Oil rallied to its highest in more than two years on Thursday on reports that major oil consumers may use more of the commodity next year. Oil rose despite a strong dollar on the day, which analysts largely attributed to the latest demand-supply equations of the commodity.
Data from China, world's second largest oil consumer, showed that its daily consumption jumped to a record 8.92 million barrels, while Organization of Petroleum Exporting Countries (OPEC) lifted its demand forecast for 2011, mostly on the back of expectations of increased consumption in the OECD countries.
A report from the US showed Wednesday that its crude inventories unexpectedly fell last week, also fuelling the price rally.

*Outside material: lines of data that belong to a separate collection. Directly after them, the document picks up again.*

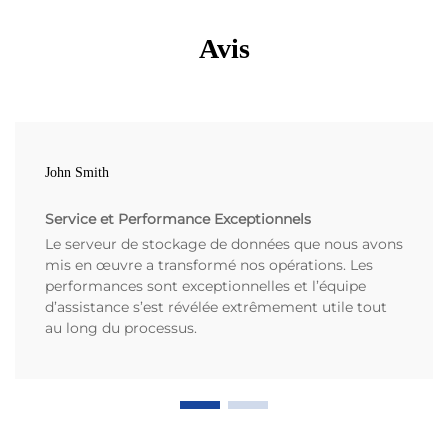
Avis
John Smith
Service et Performance Exceptionnels
Le serveur de stockage de données que nous avons
mis en œuvre a transformé nos opérations. Les
performances sont exceptionnelles et l’équipe
d’assistance s’est révélée extrêmement utile tout
au long du processus.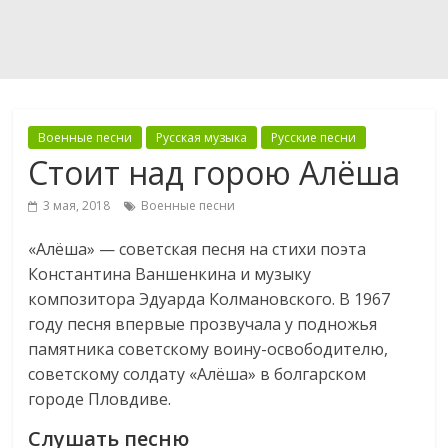
Военные песни
Русская музыка
Русские песни
Стоит над горою Алёша
3 мая, 2018
Военные песни
«Алёша» — советская песня на стихи поэта
Константина Ваншенкина и музыку
композитора Эдуарда Колмановского. В 1967
году песня впервые прозвучала у подножья
памятника советскому воину-освободителю,
советскому солдату «Алёша» в болгарском
городе Пловдиве.
Слушать песню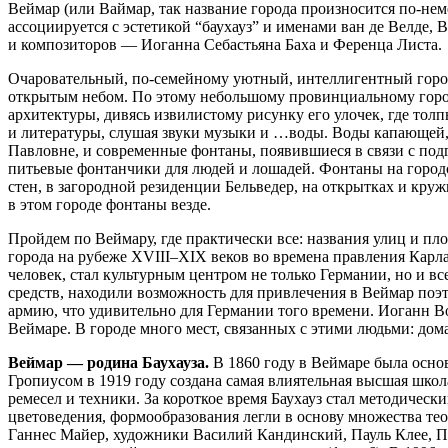
Веймар (или Ваймар, так название города произносится по-не
ассоциируется с эстетикой “баухауз” и именами ван де Велде
и композиторов — Иоганна Себастьяна Баха и Ференца Листа.
Очаровательный, по-семейному уютный, интеллигентный город
открытым небом. По этому небольшому провинциальному горо
архитектуры, дивясь извилистому рисунку его улочек, где то
и литературы, слушая звуки музыки и …воды. Воды капающей,
Павловне, и современные фонтаны, появившиеся в связи с по
питьевые фонтанчики для людей и лошадей. Фонтаны на городс
стен, в загородной резиденции Бельведер, на открытках и кру
в этом городе фонтаны везде.
Пройдем по Веймару, где практически все: названия улиц и п
города на рубеже XVIII–XIX веков во времена правления Карла
человек, стал культурным центром не только Германии, но и
средств, находили возможность для привлечения в Веймар поэт
армию, что удивительно для Германии того времени. Иоганн В
Веймаре. В городе много мест, связанных с этими людьми: дома
Веймар — родина Баухауза.
В 1860 году в Веймаре была основ
Гропиусом в 1919 году создана самая влиятельная высшая школ
ремесел и техники. За короткое время Баухауз стал методичес
цветоведения, формообразования легли в основу множества тео
Ганнес Майер, художники Василий Кандинский, Пауль Клее, П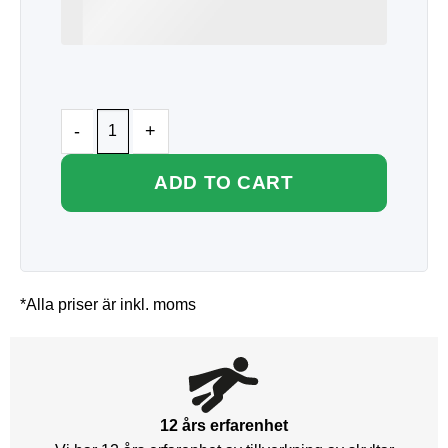
ADD TO CART
*Alla priser är inkl. moms
12 års erfarenhet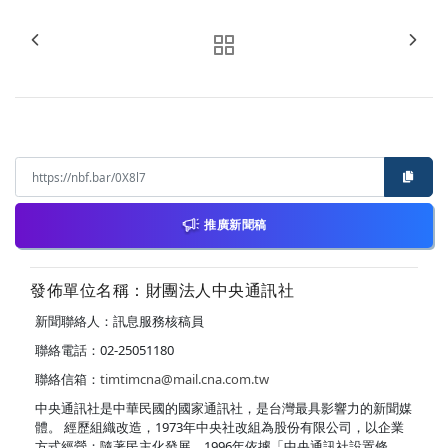
推廣新聞稿
發佈單位名稱：財團法人中央通訊社
新聞聯絡人：訊息服務核稿員
聯絡電話：02-25051180
聯絡信箱：
timtimcna@mail.cna.com.tw
中央通訊社是中華民國的國家通訊社，是台灣最具影響力的新聞媒
體。 經歷組織改造，1973年中央社改組為股份有限公司，以企業
方式經營；隨著民主化發展，1996年依據「中央通訊社設置條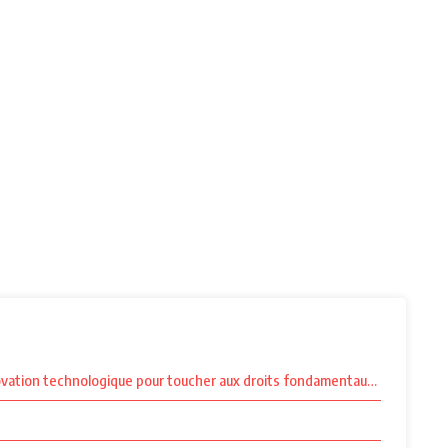
novation technologique pour toucher aux droits fondamentaux et à la maîtr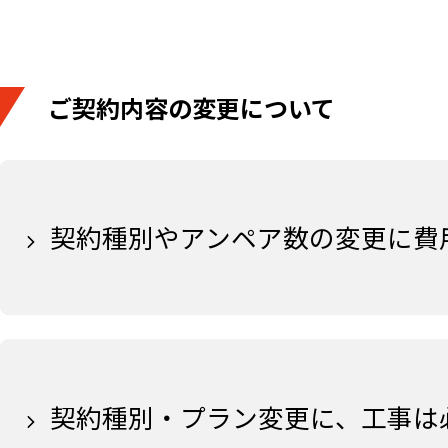
ご契約内容の変更について
契約種別やアンペア数の変更に費
契約種別・プラン変更に、工事は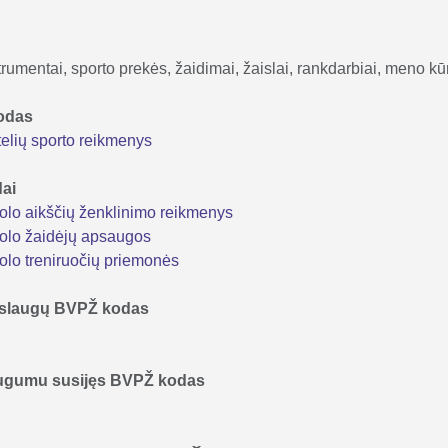
rumentai, sporto prekės, žaidimai, žaislai, rankdarbiai, meno kūri
kodas
elių sporto reikmenys
dai
lo aikščių ženklinimo reikmenys
olo žaidėjų apsaugos
lo treniruočių priemonės
 paslaugų BVPŽ kodas
augumu susijęs BVPŽ kodas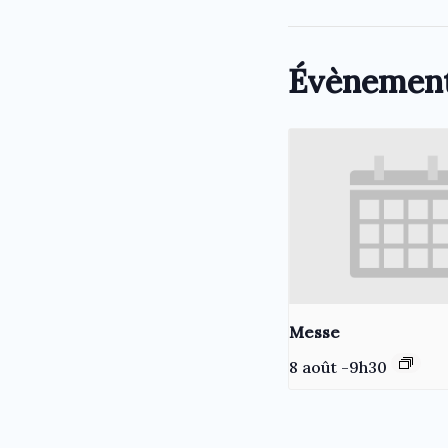
Évènement
Messe
8 août -9h30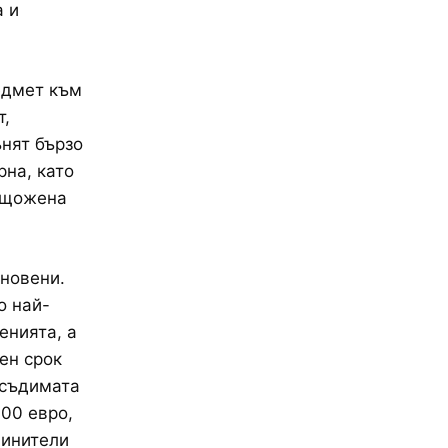
а и
едмет към
т,
нят бързо
рна, като
нищожена
новени.
о най-
енията, а
ен срок
дсъдимата
000 евро,
винители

OPEC raised its 2011 estimate of global oil demand growth by 120,000 barrels per day (bpd) to 1.17 million bpd, forcing market participants to bet on possibilities of the commodity hitting $90 a barrel in the near-term. It rose above $88 on Thursday, its highest in 25 months.
EIA (Energy Information Administration) said on Wednesday that the US inventories fell by 3.3 million barrels when the market was expecting a rise of 1.4 million barrels.
Another data from the US showed jobless benefit claims fell to its lowest in four months last week and that the international trade gap narrowed in September, signaling improvement in world's largest economy.